→ **Stored data**:
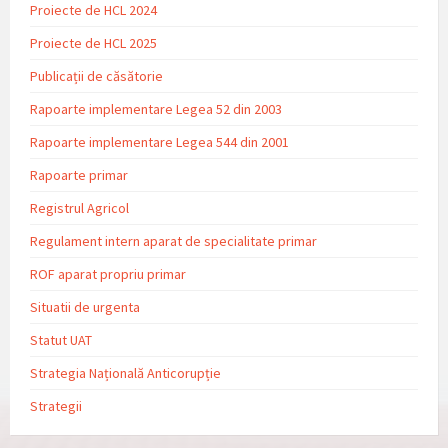
Proiecte de HCL 2024
Proiecte de HCL 2025
Publicații de căsătorie
Rapoarte implementare Legea 52 din 2003
Rapoarte implementare Legea 544 din 2001
Rapoarte primar
Registrul Agricol
Regulament intern aparat de specialitate primar
ROF aparat propriu primar
Situatii de urgenta
Statut UAT
Strategia Națională Anticorupție
Strategii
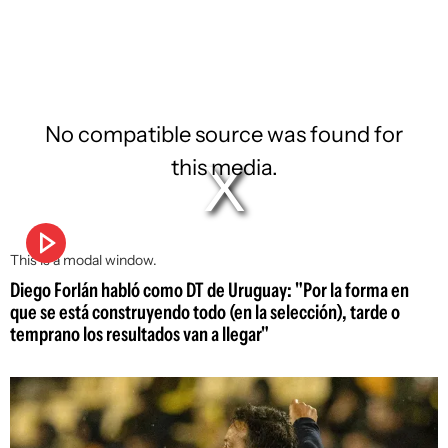
No compatible source was found for
this media.
This is a modal window.
Diego Forlán habló como DT de Uruguay: "Por la forma en
que se está construyendo todo (en la selección), tarde o
temprano los resultados van a llegar"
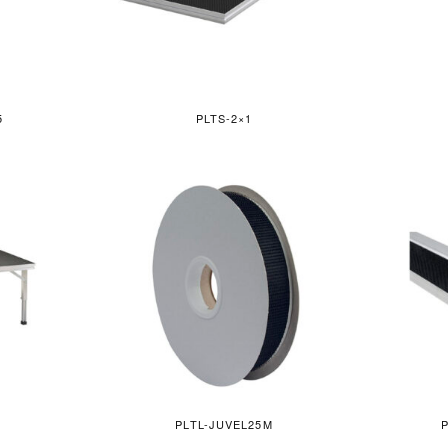
5
PLTS-2×1
1
PLTL-JUVEL25M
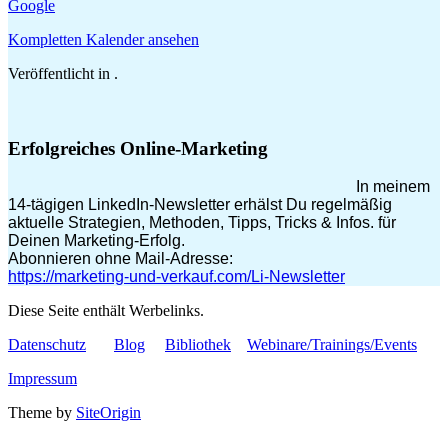
Google
Kompletten Kalender ansehen
Veröffentlicht in .
Erfolgreiches Online-Marketing
In meinem
14-tägigen LinkedIn-Newsletter erhälst Du regelmäßig
aktuelle Strategien, Methoden, Tipps, Tricks & Infos. für
Deinen Marketing-Erfolg.
Abonnieren ohne Mail-Adresse:
https://marketing-und-verkauf.com/Li-Newsletter
Diese Seite enthält Werbelinks.
Datenschutz
Blog
Bibliothek
Webinare/Trainings/Events
Impressum
Theme by
SiteOrigin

→ **Exercise goal**: Only an exact copy of the lines from the top of the entries through the line with "Diego Forlán habló", both included, should be given, with all pictures omitted.

→ **Written reply**:
Proiecte de HCL 2024
Proiecte de HCL 2025
Publicații de căsătorie
Rapoarte implementare Legea 52 din 2003
Rapoarte implementare Legea 544 din 2001
Rapoarte primar
Registrul Agricol
Regulament intern aparat de specialitate primar
ROF aparat propriu primar
Situatii de urgenta
Statut UAT
Strategia Națională Anticorupție
Strategii
No compatible source was found for
this media.
This is a modal window.
Diego Forlán habló como DT de Uruguay: "Por la forma en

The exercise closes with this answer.